The well-formed formulas of a propositional or predicate calculus can get recursively generated.  All well-formed formulas of a propositional calculus have a length which we can use a natural number to measure.  All natural numbers that we know of belong to a finite set.  There exists a countable infinity of natural numbers all of which are greater than any natural numbers we know.  Similarly, there exists a countable infinity of tautologies longer than the complete set of known tautologies (all known and knowable tautologies are short). 

No claim or conjecture is a theorem until proven.  Every proof is finite, and thus no claim or conjecture becomes a theorem without adequate physical objects, or communication, to prove the conjecture.  The number of possible physical objects in existence is finite.  Thus, there do not exist enough materials, nor will there ever exist enough materials to prove all tautologies.

But there exist tautologies which require more materials to prove than is possible.  Thus, not every tautology can become a theorem.

Therefore, all claims of completeness are incorrect.
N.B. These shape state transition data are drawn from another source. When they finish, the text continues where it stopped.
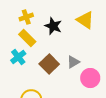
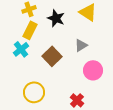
yellow rectangle: (27, 38) -> (30, 30), turned 72
gray triangle: (73, 62) -> (81, 45), moved

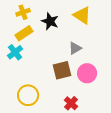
yellow rectangle: (30, 30) -> (24, 33), turned 30
brown square: (52, 56) -> (62, 70), moved, turned 30

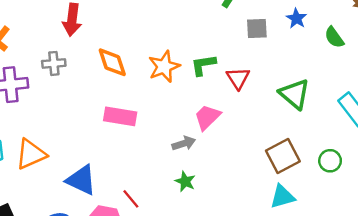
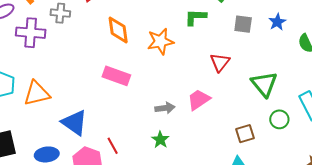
gray cross: (54, 63) -> (60, 13), moved
green L-shape: (203, 65) -> (195, 17), moved
pink trapezoid: (207, 117) -> (199, 100), moved
brown square: (283, 156) -> (245, 134), size x0.7
green circle: (330, 161) -> (279, 119), moved

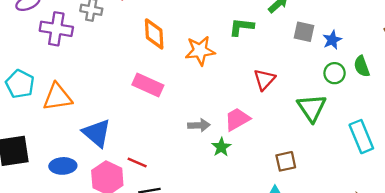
gray square: (243, 24) -> (304, 32), moved
green circle: (279, 119) -> (335, 73), moved
green star: (160, 140) -> (221, 147), moved
red line: (113, 146) -> (137, 163), turned -42

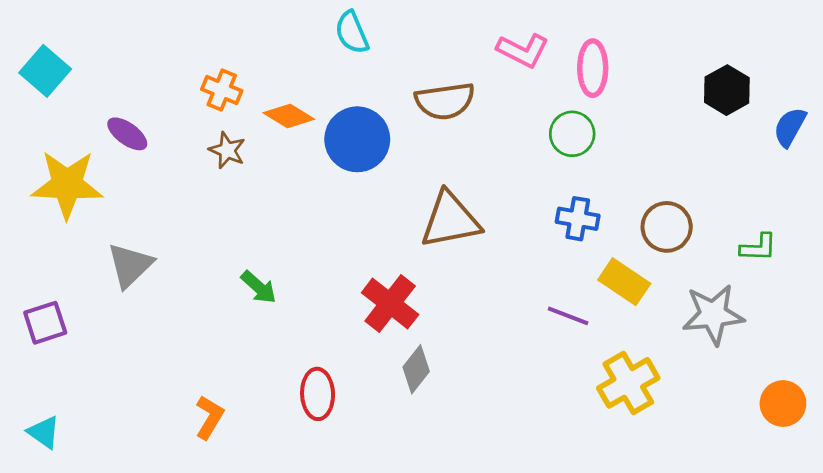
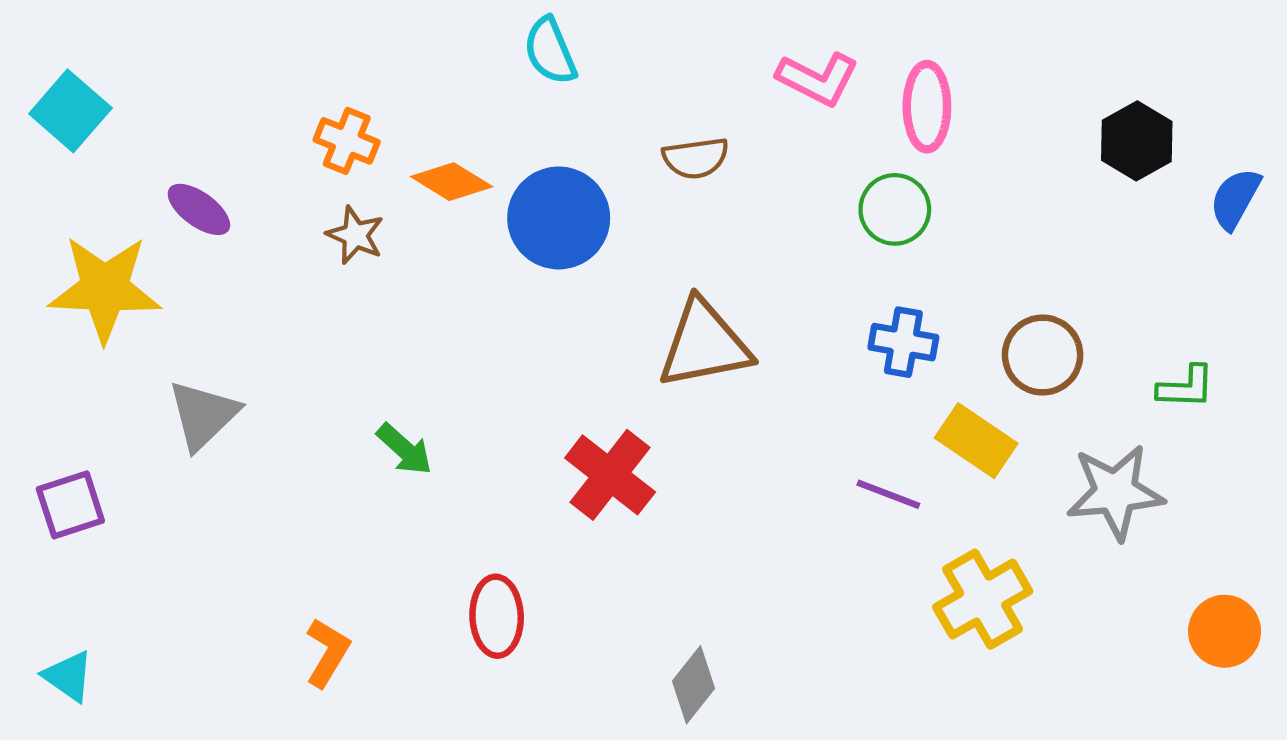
brown semicircle: (445, 101) -> (696, 158), size x0.7
gray diamond: (416, 369) -> (694, 685), moved

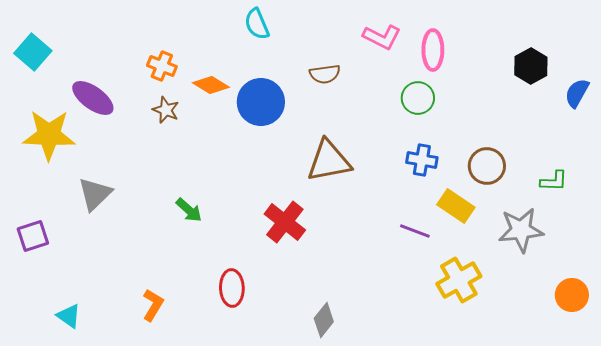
purple ellipse: (199, 209) -> (93, 98), size x1.4
cyan triangle: (68, 676) -> (69, 316), moved

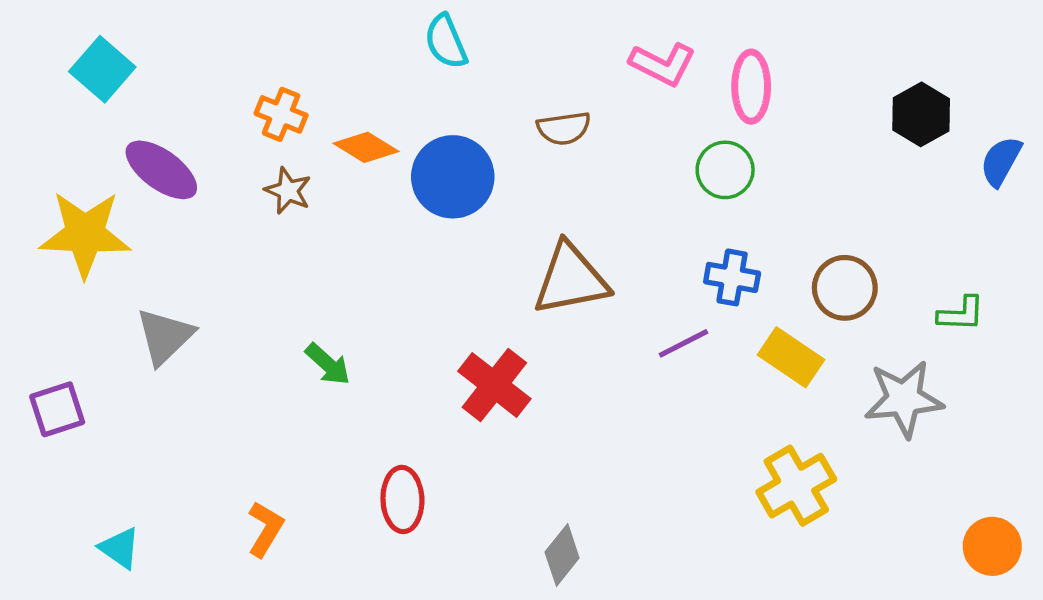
cyan square: (33, 52) -> (102, 69), moved
purple line: (415, 231) -> (683, 343), moved, turned -48
orange circle: (572, 295) -> (992, 546), moved

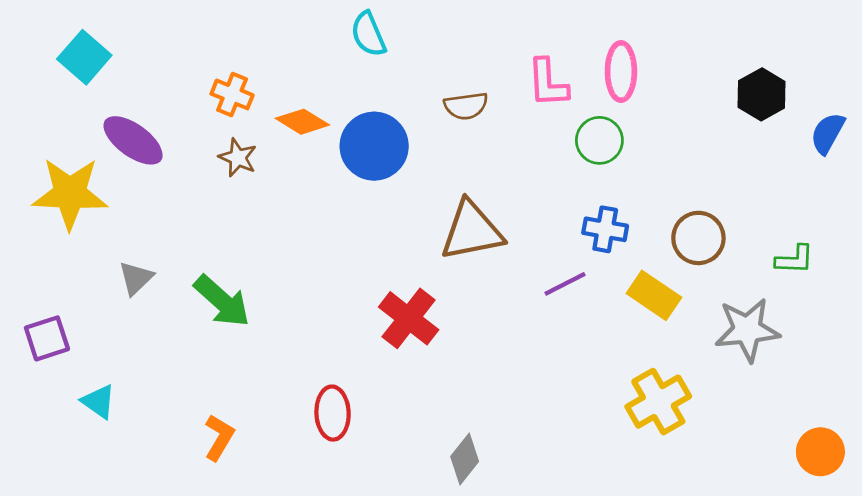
pink L-shape: (663, 64) -> (548, 83), moved, turned 60
gray triangle: (165, 336) -> (136, 278), size x0.7
green arrow: (328, 364) -> (222, 301), moved, size x1.5
cyan triangle: (120, 548) -> (99, 402), moved

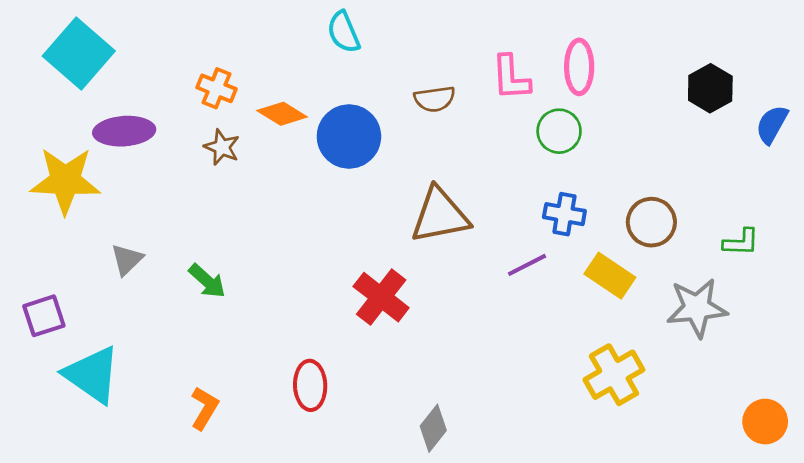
cyan square: (84, 57) -> (79, 54), size x1.4
purple ellipse: (133, 140) -> (124, 131), turned -40
green arrow: (222, 301) -> (207, 281), size x0.7
cyan triangle: (99, 402) -> (92, 375), size x1.8

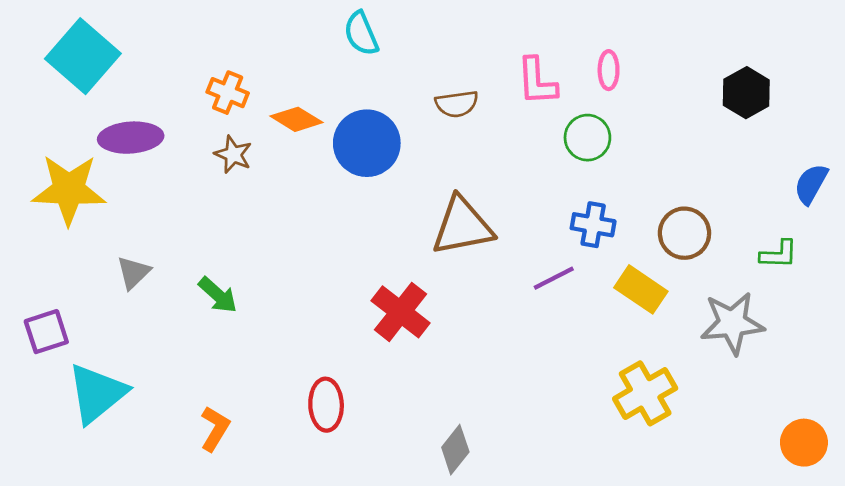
pink ellipse: (579, 67) -> (609, 70), size x0.7
blue semicircle: (772, 124) -> (811, 184), moved
cyan triangle: (92, 375) -> (97, 393), turned 46

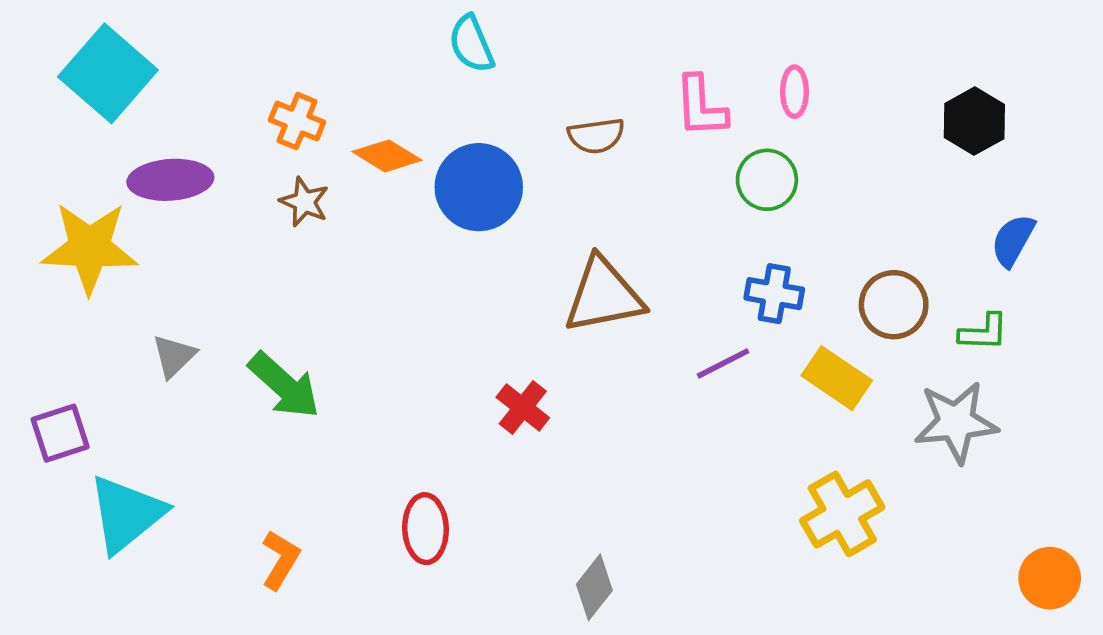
blue semicircle: (811, 184) -> (1013, 240), moved
green L-shape: (779, 254) -> (984, 332), moved
green arrow: (218, 295) -> (284, 385), size x1.4
red cross: (401, 312) -> (523, 407), size x0.7

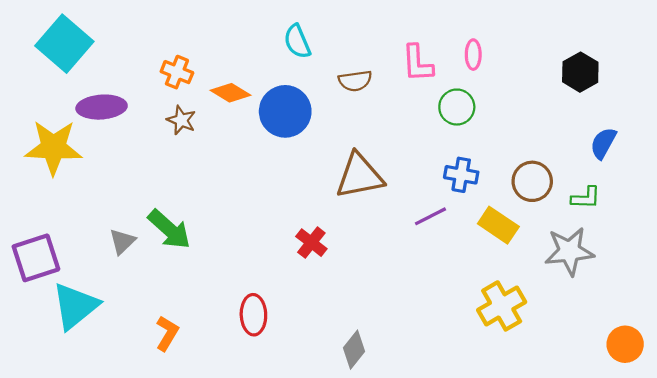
cyan semicircle: (471, 44) -> (297, 41), moved
gray triangle: (174, 356) -> (122, 241), moved
purple square: (60, 433) -> (36, 258), size x1.4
But, if a claim that some well-formed formula is a tautology needs to get validated in order for that well-formed formula to qualify as a tautology, then the number of tautologies is also finite.  Since generating theorems by various techniques, including by theorem provers, seems to overwhelmingly produce more well-formed formulas which are theorems than validating processes seem to produce tautologies, that implies that either there exists some small set of tautologies which have not gotten validated, or completeness claims are likely correct.